Kayne West was wrong! Bush cares for black use for photo ops!

President Bush and First Lady Laura Bush got in the way of Soul Food Thursday on the campus of Howard University last week, causing further resentment of the Commander in Chief among students at the Washington HBCU.

The Bushes were there to attend a summit on at-risk youth at the school’s Blackburn Center, and as such, Secret Service put the whole school on lockdown. Classes and tests were canceled and many buildings, including the dining hall in the Blackburn Center hosting Soul Food Thursday, were closed. This meant no fried chicken, no macaroni and cheese, no collard greens and no cornbread.

Many students began to protest the denied access to parts of their own university. They locked arms around a flagpole in the Quadrangle and refused to be moved, despite threats from the Secret Service that snipers were at the ready on rooftops.

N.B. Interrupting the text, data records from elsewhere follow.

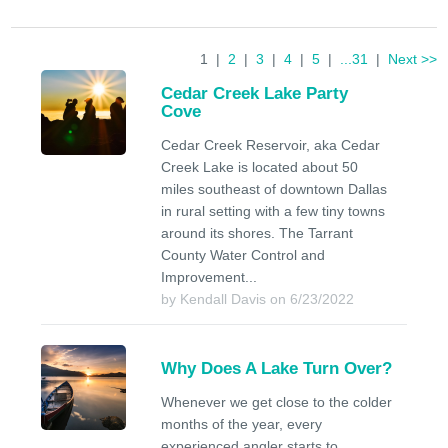
1 |
2
|
3
|
4
|
5
|
...31
|
Next >>
Cedar Creek Lake Party
Cove
Cedar Creek Reservoir, aka Cedar
Creek Lake is located about 50
miles southeast of downtown Dallas
in rural setting with a few tiny towns
around its shores. The Tarrant
County Water Control and
Improvement...
by Kendall Davis on 6/23/2022
Why Does A Lake Turn Over?
Whenever we get close to the colder
months of the year, every
experienced angler starts to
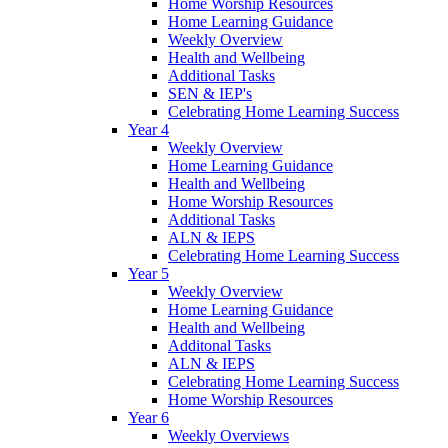
Home Worship Resources
Home Learning Guidance
Weekly Overview
Health and Wellbeing
Additional Tasks
SEN & IEP's
Celebrating Home Learning Success
Year 4
Weekly Overview
Home Learning Guidance
Health and Wellbeing
Home Worship Resources
Additional Tasks
ALN & IEPS
Celebrating Home Learning Success
Year 5
Weekly Overview
Home Learning Guidance
Health and Wellbeing
Additonal Tasks
ALN & IEPS
Celebrating Home Learning Success
Home Worship Resources
Year 6
Weekly Overviews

Adding insult to injury, students also said university police interfered with a television news crew trying to interview students and shoot video of the student protests. The crew was reportedly asked to leave campus.

(via WaPo, How Bush Visit Became the Siege Of Howard U.)
You'd have thought Howard had taken a page right out of the Bush administration playbook on quashing First Amendment freedoms. In a letter posted the day before on a university Web site, President H. Patrick Swygert wrote that, having notified the campus via e-mail in July, he was sending a reminder of the Bush visit. But students complained that they hadn't seen either message and criticized school officials and the Bush administration for poor planning.
The Republican Party is trying hard to win over black voters before the midterm elections, and Maryland Lt. Gov. Michael Steele needs the support of black Democrats in his bid to become the first black Republican in the U.S. Senate since Howard alumnus Edward Brooke of Massachusetts (1967-1979). So one thing Bush didn't want was a ruckus during a visit to Howard.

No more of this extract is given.